**RECORDS FOR THE EXERCISE:**
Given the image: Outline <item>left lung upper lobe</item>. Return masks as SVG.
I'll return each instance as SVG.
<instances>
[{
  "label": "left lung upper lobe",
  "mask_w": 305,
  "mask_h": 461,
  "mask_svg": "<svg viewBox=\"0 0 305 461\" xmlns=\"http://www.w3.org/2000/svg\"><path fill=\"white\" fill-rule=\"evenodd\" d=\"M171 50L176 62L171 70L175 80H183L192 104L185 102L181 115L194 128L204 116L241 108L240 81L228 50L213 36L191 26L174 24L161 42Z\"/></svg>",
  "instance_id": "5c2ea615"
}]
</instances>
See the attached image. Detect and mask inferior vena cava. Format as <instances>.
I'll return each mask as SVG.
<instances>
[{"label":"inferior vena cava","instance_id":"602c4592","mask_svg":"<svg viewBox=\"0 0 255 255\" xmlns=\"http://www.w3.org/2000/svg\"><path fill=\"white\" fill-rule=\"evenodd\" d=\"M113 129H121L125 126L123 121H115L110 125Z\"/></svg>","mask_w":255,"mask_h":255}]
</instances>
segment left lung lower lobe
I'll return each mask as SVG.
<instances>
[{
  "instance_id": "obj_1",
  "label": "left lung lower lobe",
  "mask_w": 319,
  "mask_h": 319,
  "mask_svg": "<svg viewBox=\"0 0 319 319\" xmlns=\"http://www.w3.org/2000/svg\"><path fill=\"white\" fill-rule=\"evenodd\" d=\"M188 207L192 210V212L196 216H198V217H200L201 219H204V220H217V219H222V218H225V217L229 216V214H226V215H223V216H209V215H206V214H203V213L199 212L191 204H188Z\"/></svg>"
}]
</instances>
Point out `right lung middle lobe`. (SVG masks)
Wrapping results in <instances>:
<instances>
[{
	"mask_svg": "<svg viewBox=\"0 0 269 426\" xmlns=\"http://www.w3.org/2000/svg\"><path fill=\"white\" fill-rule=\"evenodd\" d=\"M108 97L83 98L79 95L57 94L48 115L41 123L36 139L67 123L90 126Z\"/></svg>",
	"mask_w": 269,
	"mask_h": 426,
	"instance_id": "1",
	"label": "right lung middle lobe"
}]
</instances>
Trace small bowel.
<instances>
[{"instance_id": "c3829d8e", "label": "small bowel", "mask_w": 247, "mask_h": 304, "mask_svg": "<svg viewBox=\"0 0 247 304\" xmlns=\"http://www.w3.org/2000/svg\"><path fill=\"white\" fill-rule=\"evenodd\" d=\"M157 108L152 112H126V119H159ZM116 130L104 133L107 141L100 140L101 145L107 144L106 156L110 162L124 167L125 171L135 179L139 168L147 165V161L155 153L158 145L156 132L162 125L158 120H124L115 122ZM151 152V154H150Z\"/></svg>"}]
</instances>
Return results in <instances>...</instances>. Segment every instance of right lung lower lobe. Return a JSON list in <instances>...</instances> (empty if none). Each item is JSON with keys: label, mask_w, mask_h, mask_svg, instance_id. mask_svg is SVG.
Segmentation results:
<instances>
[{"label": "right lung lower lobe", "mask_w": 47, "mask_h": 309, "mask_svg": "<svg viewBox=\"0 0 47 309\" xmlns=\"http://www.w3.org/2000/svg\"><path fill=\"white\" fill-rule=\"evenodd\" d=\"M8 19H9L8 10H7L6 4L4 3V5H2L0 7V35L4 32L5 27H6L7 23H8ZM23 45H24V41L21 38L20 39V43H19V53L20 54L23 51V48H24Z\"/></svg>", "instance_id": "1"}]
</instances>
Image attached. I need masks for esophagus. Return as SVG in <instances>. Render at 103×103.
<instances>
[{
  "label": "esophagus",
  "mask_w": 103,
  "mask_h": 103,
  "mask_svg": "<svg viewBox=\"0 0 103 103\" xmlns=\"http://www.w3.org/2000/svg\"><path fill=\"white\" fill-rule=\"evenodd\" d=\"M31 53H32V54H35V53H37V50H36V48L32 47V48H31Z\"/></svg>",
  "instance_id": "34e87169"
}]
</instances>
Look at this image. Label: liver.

**AIM OF THE TASK:** The records shown above should be given again word for word.

**ANSWER TO THE PROBLEM:**
Given the image: Outline <item>left lung upper lobe</item>. Return masks as SVG.
I'll return each instance as SVG.
<instances>
[{
  "label": "left lung upper lobe",
  "mask_w": 305,
  "mask_h": 461,
  "mask_svg": "<svg viewBox=\"0 0 305 461\" xmlns=\"http://www.w3.org/2000/svg\"><path fill=\"white\" fill-rule=\"evenodd\" d=\"M171 50L176 62L171 70L175 80H183L192 104L185 102L181 115L194 128L204 116L241 108L240 81L228 50L213 36L191 26L174 24L161 42Z\"/></svg>",
  "instance_id": "5c2ea615"
}]
</instances>
See the attached image. Detect and mask inferior vena cava. Format as <instances>.
I'll return each mask as SVG.
<instances>
[{"label":"inferior vena cava","instance_id":"602c4592","mask_svg":"<svg viewBox=\"0 0 255 255\" xmlns=\"http://www.w3.org/2000/svg\"><path fill=\"white\" fill-rule=\"evenodd\" d=\"M113 129H121L125 126L123 121H115L110 125Z\"/></svg>","mask_w":255,"mask_h":255}]
</instances>
segment left lung lower lobe
I'll return each mask as SVG.
<instances>
[{
  "instance_id": "obj_1",
  "label": "left lung lower lobe",
  "mask_w": 319,
  "mask_h": 319,
  "mask_svg": "<svg viewBox=\"0 0 319 319\" xmlns=\"http://www.w3.org/2000/svg\"><path fill=\"white\" fill-rule=\"evenodd\" d=\"M188 207L192 210V212L196 216H198V217H200L201 219H204V220H217V219H222V218H225V217L229 216V214H226V215H223V216H209V215H206V214H203V213L199 212L191 204H188Z\"/></svg>"
}]
</instances>
Point out `right lung middle lobe`. (SVG masks)
Wrapping results in <instances>:
<instances>
[{
	"mask_svg": "<svg viewBox=\"0 0 269 426\" xmlns=\"http://www.w3.org/2000/svg\"><path fill=\"white\" fill-rule=\"evenodd\" d=\"M108 97L83 98L79 95L57 94L48 115L41 123L36 139L67 123L90 126Z\"/></svg>",
	"mask_w": 269,
	"mask_h": 426,
	"instance_id": "1",
	"label": "right lung middle lobe"
}]
</instances>
Trace small bowel.
<instances>
[{"instance_id": "c3829d8e", "label": "small bowel", "mask_w": 247, "mask_h": 304, "mask_svg": "<svg viewBox=\"0 0 247 304\" xmlns=\"http://www.w3.org/2000/svg\"><path fill=\"white\" fill-rule=\"evenodd\" d=\"M157 108L152 112H126V119H159ZM116 130L104 133L107 141L100 140L101 145L107 144L106 156L110 162L124 167L125 171L135 179L139 168L147 165V161L155 153L158 145L156 132L162 125L158 120H124L115 122ZM151 152V154H150Z\"/></svg>"}]
</instances>
Return results in <instances>...</instances>. Segment every instance of right lung lower lobe. Return a JSON list in <instances>...</instances> (empty if none). Each item is JSON with keys: label, mask_w, mask_h, mask_svg, instance_id. mask_svg is SVG.
Segmentation results:
<instances>
[{"label": "right lung lower lobe", "mask_w": 47, "mask_h": 309, "mask_svg": "<svg viewBox=\"0 0 47 309\" xmlns=\"http://www.w3.org/2000/svg\"><path fill=\"white\" fill-rule=\"evenodd\" d=\"M8 19H9L8 10H7L6 4L4 3V5H2L0 7V35L4 32L5 27H6L7 23H8ZM23 45H24V41L21 38L20 39V43H19V53L20 54L23 51V48H24Z\"/></svg>", "instance_id": "1"}]
</instances>
Image attached. I need masks for esophagus. Return as SVG in <instances>. Render at 103×103.
<instances>
[{
  "label": "esophagus",
  "mask_w": 103,
  "mask_h": 103,
  "mask_svg": "<svg viewBox=\"0 0 103 103\" xmlns=\"http://www.w3.org/2000/svg\"><path fill=\"white\" fill-rule=\"evenodd\" d=\"M31 53H32V54H35V53H37V50H36V48L32 47V48H31Z\"/></svg>",
  "instance_id": "34e87169"
}]
</instances>
Look at this image. Label: liver.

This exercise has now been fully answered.